=== Begin Enclosure ===

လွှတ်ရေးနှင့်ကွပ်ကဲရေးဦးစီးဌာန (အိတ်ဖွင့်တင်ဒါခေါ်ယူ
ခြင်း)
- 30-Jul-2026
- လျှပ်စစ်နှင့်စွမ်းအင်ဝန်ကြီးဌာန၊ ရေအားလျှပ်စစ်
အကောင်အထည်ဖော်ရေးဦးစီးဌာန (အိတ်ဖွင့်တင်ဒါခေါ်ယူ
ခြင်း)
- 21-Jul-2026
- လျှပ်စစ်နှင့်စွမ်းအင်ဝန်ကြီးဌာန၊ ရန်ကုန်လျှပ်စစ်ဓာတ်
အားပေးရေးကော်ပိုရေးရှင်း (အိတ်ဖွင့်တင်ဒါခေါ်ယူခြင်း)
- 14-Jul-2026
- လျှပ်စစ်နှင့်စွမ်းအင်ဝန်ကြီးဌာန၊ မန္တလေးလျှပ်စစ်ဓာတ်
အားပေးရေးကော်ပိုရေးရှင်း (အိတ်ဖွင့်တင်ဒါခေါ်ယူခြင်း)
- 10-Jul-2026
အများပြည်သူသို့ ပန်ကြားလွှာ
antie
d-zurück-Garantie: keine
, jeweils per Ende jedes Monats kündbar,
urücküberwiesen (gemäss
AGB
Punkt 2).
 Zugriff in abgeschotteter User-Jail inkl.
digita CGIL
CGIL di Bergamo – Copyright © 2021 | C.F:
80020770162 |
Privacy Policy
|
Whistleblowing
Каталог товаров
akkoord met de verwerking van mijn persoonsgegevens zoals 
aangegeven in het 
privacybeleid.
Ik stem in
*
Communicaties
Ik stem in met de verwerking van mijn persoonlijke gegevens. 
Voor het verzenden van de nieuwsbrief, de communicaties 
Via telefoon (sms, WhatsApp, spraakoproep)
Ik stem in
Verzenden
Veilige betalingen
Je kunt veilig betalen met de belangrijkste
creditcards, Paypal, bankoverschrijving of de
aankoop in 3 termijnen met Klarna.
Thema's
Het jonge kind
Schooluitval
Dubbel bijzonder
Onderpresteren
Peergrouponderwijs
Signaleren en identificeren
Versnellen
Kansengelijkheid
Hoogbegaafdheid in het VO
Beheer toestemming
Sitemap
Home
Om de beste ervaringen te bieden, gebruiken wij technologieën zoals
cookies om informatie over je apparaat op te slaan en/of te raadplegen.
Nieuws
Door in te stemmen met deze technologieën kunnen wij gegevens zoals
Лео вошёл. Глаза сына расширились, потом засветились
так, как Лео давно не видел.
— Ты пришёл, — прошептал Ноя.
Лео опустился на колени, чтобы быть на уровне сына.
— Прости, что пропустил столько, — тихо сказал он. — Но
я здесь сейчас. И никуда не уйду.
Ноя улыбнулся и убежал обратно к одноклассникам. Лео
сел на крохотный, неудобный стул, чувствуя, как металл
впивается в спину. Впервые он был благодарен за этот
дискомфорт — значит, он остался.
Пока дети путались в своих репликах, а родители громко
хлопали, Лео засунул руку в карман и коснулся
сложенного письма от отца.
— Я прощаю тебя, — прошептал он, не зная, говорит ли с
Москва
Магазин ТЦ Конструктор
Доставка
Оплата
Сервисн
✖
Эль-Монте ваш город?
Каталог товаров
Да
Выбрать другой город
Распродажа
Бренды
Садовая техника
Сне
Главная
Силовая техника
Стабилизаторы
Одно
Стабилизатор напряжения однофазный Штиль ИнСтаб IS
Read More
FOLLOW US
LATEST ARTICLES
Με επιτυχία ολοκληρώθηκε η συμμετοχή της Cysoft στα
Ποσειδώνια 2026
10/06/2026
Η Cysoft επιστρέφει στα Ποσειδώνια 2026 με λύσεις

=== End Enclosure ===

- **Work item**
Write the entire listing out again, word for word.

- **Expected answer**
လွှတ်ရေးနှင့်ကွပ်ကဲရေးဦးစီးဌာန (အိတ်ဖွင့်တင်ဒါခေါ်ယူ
ခြင်း)
- 30-Jul-2026
- လျှပ်စစ်နှင့်စွမ်းအင်ဝန်ကြီးဌာန၊ ရေအားလျှပ်စစ်
အကောင်အထည်ဖော်ရေးဦးစီးဌာန (အိတ်ဖွင့်တင်ဒါခေါ်ယူ
ခြင်း)
- 21-Jul-2026
- လျှပ်စစ်နှင့်စွမ်းအင်ဝန်ကြီးဌာန၊ ရန်ကုန်လျှပ်စစ်ဓာတ်
အားပေးရေးကော်ပိုရေးရှင်း (အိတ်ဖွင့်တင်ဒါခေါ်ယူခြင်း)
- 14-Jul-2026
- လျှပ်စစ်နှင့်စွမ်းအင်ဝန်ကြီးဌာန၊ မန္တလေးလျှပ်စစ်ဓာတ်
အားပေးရေးကော်ပိုရေးရှင်း (အိတ်ဖွင့်တင်ဒါခေါ်ယူခြင်း)
- 10-Jul-2026
အများပြည်သူသို့ ပန်ကြားလွှာ
antie
d-zurück-Garantie: keine
, jeweils per Ende jedes Monats kündbar,
urücküberwiesen (gemäss
AGB
Punkt 2).
 Zugriff in abgeschotteter User-Jail inkl.
digita CGIL
CGIL di Bergamo – Copyright © 2021 | C.F:
80020770162 |
Privacy Policy
|
Whistleblowing
Каталог товаров
akkoord met de verwerking van mijn persoonsgegevens zoals 
aangegeven in het 
privacybeleid.
Ik stem in
*
Communicaties
Ik stem in met de verwerking van mijn persoonlijke gegevens. 
Voor het verzenden van de nieuwsbrief, de communicaties 
Via telefoon (sms, WhatsApp, spraakoproep)
Ik stem in
Verzenden
Veilige betalingen
Je kunt veilig betalen met de belangrijkste
creditcards, Paypal, bankoverschrijving of de
aankoop in 3 termijnen met Klarna.
Thema's
Het jonge kind
Schooluitval
Dubbel bijzonder
Onderpresteren
Peergrouponderwijs
Signaleren en identificeren
Versnellen
Kansengelijkheid
Hoogbegaafdheid in het VO
Beheer toestemming
Sitemap
Home
Om de beste ervaringen te bieden, gebruiken wij technologieën zoals
cookies om informatie over je apparaat op te slaan en/of te raadplegen.
Nieuws
Door in te stemmen met deze technologieën kunnen wij gegevens zoals
Лео вошёл. Глаза сына расширились, потом засветились
так, как Лео давно не видел.
— Ты пришёл, — прошептал Ноя.
Лео опустился на колени, чтобы быть на уровне сына.
— Прости, что пропустил столько, — тихо сказал он. — Но
я здесь сейчас. И никуда не уйду.
Ноя улыбнулся и убежал обратно к одноклассникам. Лео
сел на крохотный, неудобный стул, чувствуя, как металл
впивается в спину. Впервые он был благодарен за этот
дискомфорт — значит, он остался.
Пока дети путались в своих репликах, а родители громко
хлопали, Лео засунул руку в карман и коснулся
сложенного письма от отца.
— Я прощаю тебя, — прошептал он, не зная, говорит ли с
Москва
Магазин ТЦ Конструктор
Доставка
Оплата
Сервисн
✖
Эль-Монте ваш город?
Каталог товаров
Да
Выбрать другой город
Распродажа
Бренды
Садовая техника
Сне
Главная
Силовая техника
Стабилизаторы
Одно
Стабилизатор напряжения однофазный Штиль ИнСтаб IS
Read More
FOLLOW US
LATEST ARTICLES
Με επιτυχία ολοκληρώθηκε η συμμετοχή της Cysoft στα
Ποσειδώνια 2026
10/06/2026
Η Cysoft επιστρέφει στα Ποσειδώνια 2026 με λύσεις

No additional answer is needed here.